**EXERCISE**
Across the material below, how many lines contain the word "Login"? Give only the number.

**MATERIAL PROVIDED**
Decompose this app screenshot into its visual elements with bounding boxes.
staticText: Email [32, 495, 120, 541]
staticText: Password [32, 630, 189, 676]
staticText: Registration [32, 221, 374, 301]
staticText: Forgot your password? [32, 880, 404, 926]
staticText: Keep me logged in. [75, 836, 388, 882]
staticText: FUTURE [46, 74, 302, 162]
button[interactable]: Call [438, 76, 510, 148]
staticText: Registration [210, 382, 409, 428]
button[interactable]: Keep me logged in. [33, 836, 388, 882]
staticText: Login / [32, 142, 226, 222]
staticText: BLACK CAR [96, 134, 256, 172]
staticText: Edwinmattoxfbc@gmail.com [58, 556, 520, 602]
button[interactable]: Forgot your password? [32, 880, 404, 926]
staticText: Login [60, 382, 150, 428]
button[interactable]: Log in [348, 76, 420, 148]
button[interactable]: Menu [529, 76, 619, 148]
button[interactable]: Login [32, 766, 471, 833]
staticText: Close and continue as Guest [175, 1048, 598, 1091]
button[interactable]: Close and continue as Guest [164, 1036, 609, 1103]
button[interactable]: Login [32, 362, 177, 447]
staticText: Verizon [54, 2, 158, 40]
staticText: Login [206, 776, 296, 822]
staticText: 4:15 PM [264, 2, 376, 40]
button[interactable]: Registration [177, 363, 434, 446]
---
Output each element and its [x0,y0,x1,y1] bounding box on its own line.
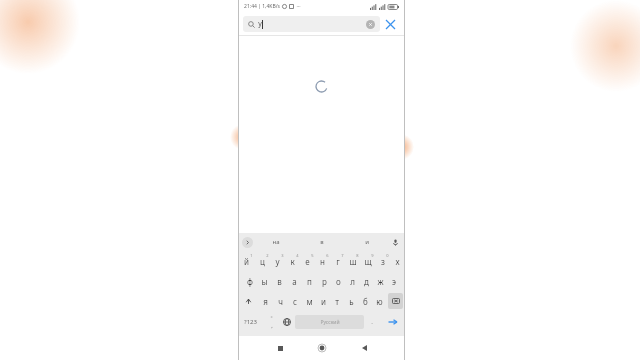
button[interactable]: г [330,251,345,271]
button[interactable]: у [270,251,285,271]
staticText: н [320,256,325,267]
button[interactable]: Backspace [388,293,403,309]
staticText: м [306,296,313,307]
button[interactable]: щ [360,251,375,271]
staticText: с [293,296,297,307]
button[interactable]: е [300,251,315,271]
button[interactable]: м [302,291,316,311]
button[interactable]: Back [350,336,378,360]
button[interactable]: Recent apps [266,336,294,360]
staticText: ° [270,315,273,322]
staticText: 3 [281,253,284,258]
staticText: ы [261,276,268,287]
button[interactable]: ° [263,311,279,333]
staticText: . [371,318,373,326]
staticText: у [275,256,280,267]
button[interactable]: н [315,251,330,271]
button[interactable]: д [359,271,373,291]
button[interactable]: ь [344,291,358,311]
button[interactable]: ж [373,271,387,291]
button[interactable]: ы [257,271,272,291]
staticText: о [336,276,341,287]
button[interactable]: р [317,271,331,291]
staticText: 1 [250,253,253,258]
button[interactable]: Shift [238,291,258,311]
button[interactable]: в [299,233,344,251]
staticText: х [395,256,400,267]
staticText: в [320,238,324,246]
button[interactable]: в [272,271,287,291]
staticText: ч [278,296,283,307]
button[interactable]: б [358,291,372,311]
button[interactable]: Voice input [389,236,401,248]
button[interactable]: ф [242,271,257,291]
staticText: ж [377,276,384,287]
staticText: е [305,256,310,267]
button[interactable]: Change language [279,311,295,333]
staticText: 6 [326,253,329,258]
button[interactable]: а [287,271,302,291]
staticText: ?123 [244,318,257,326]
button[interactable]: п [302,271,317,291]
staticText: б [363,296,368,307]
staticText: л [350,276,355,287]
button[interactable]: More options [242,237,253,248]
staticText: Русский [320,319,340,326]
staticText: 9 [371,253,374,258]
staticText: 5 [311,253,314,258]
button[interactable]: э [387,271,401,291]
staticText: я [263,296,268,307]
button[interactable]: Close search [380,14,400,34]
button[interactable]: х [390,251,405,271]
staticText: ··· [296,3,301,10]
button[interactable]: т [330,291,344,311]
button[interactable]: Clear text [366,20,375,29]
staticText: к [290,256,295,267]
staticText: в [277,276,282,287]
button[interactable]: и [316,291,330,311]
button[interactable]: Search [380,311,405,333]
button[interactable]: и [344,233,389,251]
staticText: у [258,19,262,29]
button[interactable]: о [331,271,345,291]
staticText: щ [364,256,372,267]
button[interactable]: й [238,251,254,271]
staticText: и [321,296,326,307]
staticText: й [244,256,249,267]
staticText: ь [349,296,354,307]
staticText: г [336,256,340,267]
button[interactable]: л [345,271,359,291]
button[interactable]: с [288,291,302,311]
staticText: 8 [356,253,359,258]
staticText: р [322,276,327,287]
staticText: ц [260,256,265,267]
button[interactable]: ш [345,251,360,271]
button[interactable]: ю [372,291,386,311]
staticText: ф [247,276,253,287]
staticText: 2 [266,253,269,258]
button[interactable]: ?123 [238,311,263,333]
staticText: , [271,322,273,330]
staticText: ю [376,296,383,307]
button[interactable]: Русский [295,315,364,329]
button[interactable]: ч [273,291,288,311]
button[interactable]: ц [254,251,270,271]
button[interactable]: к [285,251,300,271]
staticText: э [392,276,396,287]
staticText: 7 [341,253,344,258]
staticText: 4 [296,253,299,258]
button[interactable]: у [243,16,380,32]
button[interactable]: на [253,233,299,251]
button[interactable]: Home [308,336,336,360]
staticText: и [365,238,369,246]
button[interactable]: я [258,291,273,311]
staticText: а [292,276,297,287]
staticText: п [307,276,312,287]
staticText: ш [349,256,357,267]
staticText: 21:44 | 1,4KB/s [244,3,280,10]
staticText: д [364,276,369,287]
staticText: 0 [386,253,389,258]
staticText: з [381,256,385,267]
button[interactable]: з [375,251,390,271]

**RESULT FOR THIS EXERCISE**
5